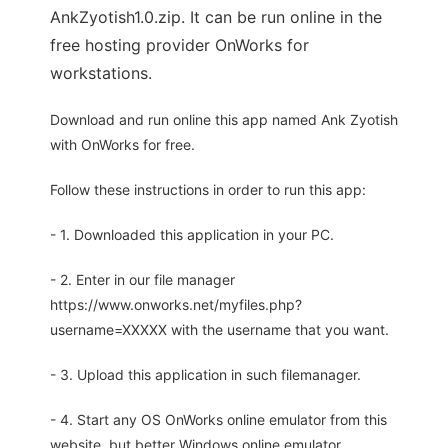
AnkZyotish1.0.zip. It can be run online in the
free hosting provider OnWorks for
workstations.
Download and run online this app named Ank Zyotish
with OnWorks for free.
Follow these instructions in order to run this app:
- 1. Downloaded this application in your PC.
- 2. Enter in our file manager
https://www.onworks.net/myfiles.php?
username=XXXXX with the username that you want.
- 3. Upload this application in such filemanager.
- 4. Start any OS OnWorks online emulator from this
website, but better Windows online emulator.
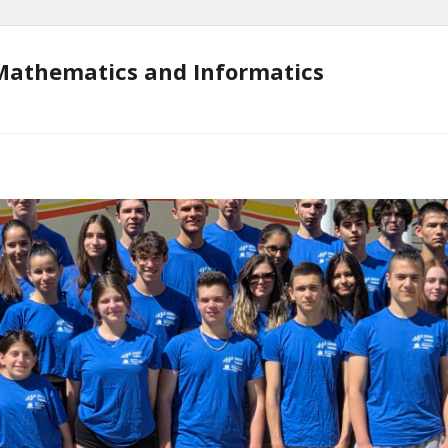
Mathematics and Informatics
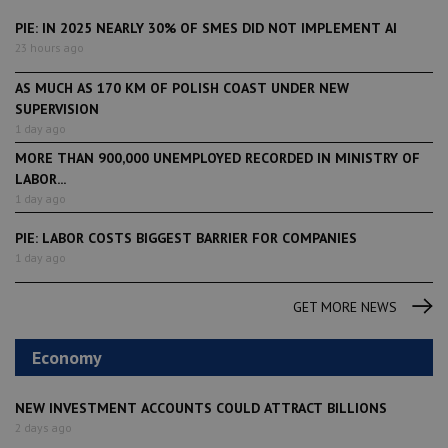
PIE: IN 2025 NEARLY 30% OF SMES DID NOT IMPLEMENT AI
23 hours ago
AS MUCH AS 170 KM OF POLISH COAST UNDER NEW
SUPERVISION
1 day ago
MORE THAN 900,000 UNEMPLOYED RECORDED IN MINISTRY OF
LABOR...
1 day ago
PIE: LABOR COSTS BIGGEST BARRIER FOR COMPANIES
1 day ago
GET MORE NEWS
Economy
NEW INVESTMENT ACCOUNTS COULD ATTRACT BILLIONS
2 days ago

****************

» **TASK STATEMENT**
Which of the lines in the material above contain "free"? Copy each one out.

» **TASK ANSWER**
free hosting provider OnWorks for
with OnWorks for free.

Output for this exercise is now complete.